(Collected data entries)
>>
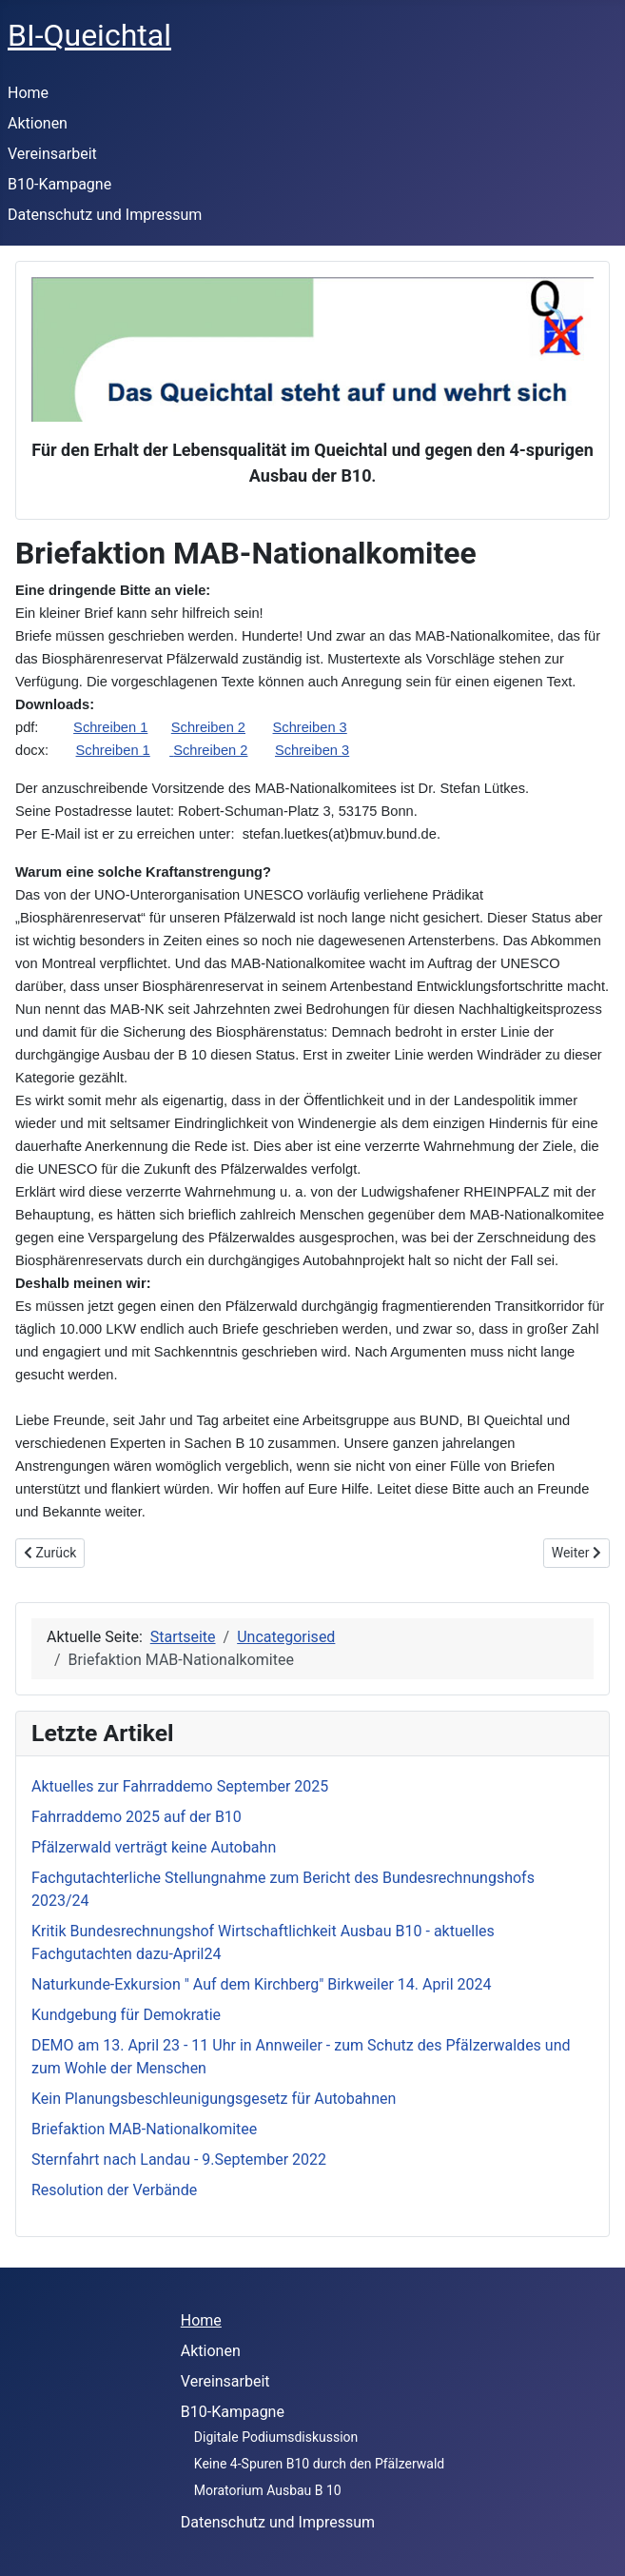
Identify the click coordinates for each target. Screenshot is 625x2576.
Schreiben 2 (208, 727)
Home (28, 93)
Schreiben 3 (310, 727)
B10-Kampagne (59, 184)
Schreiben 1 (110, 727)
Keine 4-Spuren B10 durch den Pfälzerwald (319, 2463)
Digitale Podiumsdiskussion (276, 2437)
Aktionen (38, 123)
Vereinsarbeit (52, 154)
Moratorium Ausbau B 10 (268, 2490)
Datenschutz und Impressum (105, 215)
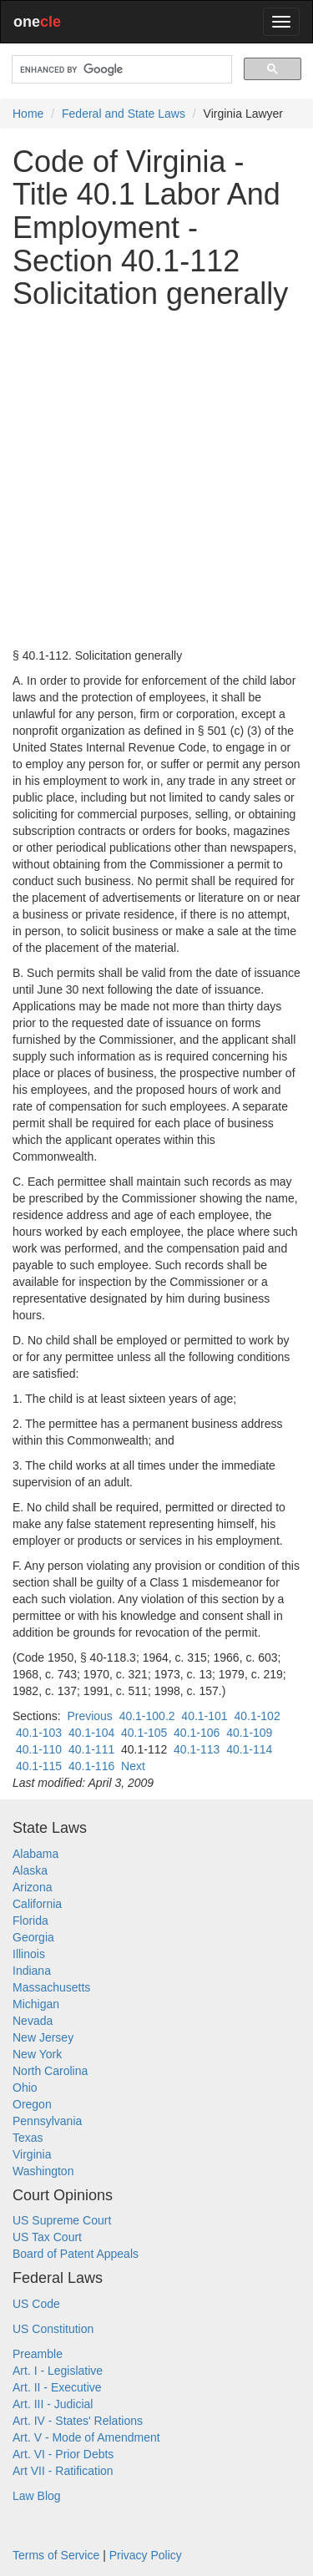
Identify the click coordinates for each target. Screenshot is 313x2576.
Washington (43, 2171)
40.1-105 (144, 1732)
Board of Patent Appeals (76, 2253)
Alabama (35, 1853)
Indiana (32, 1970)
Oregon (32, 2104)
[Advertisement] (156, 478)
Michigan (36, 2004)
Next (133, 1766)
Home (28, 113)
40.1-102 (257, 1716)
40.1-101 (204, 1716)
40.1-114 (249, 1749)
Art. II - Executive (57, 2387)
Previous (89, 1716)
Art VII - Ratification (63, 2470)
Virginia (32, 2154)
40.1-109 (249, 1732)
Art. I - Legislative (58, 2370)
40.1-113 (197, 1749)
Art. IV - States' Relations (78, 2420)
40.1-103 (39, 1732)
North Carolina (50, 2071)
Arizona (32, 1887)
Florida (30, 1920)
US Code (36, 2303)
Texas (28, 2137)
<<
>>
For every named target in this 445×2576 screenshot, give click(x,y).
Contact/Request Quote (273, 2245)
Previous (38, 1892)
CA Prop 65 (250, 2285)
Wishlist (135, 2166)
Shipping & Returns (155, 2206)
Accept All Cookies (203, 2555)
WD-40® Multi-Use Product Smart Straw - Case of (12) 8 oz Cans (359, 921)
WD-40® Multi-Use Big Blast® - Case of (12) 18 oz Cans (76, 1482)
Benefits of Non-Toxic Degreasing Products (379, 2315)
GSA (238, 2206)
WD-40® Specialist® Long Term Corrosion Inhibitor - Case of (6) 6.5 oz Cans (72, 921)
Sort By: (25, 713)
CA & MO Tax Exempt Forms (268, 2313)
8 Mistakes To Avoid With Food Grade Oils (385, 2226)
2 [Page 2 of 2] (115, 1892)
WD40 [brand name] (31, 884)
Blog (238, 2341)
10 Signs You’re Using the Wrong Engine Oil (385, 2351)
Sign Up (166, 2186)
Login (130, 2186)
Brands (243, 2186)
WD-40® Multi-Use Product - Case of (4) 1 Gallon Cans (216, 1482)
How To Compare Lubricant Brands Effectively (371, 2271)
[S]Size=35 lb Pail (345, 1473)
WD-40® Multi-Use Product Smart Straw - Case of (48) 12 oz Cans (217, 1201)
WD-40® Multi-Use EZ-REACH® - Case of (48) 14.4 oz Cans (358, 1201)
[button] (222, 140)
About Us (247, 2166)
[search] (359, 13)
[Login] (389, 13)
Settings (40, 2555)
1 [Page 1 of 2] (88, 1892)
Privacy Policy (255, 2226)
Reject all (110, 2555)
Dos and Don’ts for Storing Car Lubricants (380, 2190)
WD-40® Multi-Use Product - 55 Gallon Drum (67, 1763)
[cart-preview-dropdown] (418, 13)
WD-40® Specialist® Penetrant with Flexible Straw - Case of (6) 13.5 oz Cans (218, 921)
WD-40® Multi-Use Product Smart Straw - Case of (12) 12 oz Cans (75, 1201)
<<
**What the task requires**. Set down again, word for word, the stretch of records from the line with "Screenshot is 625x2576." to the line with "Vereinsarbeit (52, 154)", both of those lines included.

**Answer section**.
Identify the click coordinates for each target. Screenshot is 625x2576.
Schreiben 2 (208, 727)
Home (28, 93)
Schreiben 3 (310, 727)
B10-Kampagne (59, 184)
Schreiben 1 (110, 727)
Keine 4-Spuren B10 durch den Pfälzerwald (319, 2463)
Digitale Podiumsdiskussion (276, 2437)
Aktionen (38, 123)
Vereinsarbeit (52, 154)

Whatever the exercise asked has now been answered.